What to produce. For every line in the records that has the word "wave", make a copy.

+---+

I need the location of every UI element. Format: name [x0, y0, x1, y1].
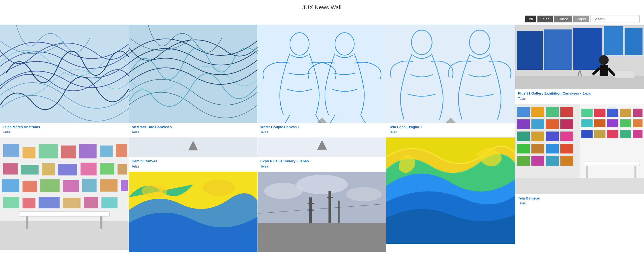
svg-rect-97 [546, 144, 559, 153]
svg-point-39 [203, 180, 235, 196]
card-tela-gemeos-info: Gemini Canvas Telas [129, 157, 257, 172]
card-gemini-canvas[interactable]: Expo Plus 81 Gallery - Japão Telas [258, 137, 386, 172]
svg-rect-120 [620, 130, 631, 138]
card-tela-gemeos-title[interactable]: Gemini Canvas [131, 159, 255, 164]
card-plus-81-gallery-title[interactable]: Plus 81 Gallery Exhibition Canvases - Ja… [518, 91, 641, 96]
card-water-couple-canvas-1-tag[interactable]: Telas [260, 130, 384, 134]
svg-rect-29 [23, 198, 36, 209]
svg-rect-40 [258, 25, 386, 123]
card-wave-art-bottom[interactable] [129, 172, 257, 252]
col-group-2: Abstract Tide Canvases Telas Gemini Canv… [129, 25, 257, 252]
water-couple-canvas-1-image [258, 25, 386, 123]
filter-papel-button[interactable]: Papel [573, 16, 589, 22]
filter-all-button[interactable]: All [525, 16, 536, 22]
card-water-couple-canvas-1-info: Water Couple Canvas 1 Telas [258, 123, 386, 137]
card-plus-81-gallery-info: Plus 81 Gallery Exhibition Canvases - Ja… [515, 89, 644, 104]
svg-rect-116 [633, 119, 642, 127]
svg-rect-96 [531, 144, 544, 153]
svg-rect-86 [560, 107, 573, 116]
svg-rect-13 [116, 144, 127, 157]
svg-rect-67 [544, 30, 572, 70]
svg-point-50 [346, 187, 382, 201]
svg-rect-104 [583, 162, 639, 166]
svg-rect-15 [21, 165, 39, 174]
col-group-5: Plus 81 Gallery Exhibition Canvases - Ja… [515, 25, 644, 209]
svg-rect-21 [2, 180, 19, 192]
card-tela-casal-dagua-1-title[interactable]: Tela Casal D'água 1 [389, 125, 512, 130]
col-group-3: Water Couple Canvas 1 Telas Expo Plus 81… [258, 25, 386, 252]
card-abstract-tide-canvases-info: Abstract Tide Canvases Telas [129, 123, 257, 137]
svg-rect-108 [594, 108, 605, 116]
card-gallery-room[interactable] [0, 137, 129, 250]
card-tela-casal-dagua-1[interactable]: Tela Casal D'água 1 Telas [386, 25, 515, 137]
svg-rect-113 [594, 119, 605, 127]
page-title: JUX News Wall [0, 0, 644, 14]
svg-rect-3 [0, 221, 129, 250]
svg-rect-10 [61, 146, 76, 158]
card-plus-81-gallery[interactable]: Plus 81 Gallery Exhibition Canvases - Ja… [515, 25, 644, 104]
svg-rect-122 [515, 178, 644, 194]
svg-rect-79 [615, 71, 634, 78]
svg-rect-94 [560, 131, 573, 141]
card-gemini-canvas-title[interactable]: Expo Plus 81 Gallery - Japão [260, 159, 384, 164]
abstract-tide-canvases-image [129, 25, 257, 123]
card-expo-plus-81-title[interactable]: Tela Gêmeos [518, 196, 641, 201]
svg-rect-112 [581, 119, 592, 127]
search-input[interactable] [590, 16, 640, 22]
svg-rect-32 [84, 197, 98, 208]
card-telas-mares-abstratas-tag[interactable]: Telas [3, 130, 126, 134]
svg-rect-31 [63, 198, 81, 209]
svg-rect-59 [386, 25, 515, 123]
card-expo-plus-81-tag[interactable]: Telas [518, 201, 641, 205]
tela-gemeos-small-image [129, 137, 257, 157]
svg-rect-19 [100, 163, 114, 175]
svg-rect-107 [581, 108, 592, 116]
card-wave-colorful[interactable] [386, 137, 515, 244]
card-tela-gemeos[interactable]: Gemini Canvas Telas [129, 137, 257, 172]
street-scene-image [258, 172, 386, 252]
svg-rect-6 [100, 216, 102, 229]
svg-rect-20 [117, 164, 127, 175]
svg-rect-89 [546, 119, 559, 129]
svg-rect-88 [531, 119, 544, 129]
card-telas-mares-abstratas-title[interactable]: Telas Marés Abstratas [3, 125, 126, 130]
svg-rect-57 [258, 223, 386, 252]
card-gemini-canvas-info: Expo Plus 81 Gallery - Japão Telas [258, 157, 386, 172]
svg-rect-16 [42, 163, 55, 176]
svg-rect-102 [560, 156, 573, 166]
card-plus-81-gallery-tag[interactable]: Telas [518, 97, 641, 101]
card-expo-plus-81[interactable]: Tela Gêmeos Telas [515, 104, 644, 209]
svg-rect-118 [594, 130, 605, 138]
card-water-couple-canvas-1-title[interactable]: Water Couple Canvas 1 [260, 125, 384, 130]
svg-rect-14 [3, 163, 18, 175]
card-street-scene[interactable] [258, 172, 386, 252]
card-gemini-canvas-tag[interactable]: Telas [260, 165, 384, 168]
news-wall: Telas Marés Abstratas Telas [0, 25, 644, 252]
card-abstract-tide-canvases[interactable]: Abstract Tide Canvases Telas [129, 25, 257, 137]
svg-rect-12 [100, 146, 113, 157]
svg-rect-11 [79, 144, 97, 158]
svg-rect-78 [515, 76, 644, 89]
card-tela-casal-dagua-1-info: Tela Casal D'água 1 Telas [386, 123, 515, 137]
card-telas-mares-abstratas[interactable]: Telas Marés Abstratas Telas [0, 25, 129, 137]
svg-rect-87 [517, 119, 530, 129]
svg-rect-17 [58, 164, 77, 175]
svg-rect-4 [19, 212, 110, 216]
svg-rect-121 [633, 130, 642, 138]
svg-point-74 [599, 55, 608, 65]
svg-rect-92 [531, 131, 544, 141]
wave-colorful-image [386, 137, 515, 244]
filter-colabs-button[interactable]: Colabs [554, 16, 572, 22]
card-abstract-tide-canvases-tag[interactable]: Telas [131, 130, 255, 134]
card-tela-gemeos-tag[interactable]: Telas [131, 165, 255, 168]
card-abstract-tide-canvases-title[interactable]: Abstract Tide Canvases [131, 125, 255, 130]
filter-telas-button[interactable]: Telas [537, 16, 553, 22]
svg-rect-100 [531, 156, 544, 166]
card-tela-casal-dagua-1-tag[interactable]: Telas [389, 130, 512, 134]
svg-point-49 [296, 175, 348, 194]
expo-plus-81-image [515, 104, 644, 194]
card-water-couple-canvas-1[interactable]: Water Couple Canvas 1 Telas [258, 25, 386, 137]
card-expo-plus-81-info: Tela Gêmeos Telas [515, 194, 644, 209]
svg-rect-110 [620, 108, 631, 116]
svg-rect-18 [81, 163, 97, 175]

+---+

Worked solution.
card-wave-art-bottom[interactable] [129, 172, 257, 252]
card-wave-colorful[interactable] [386, 137, 515, 244]
wave-colorful-image [386, 137, 515, 244]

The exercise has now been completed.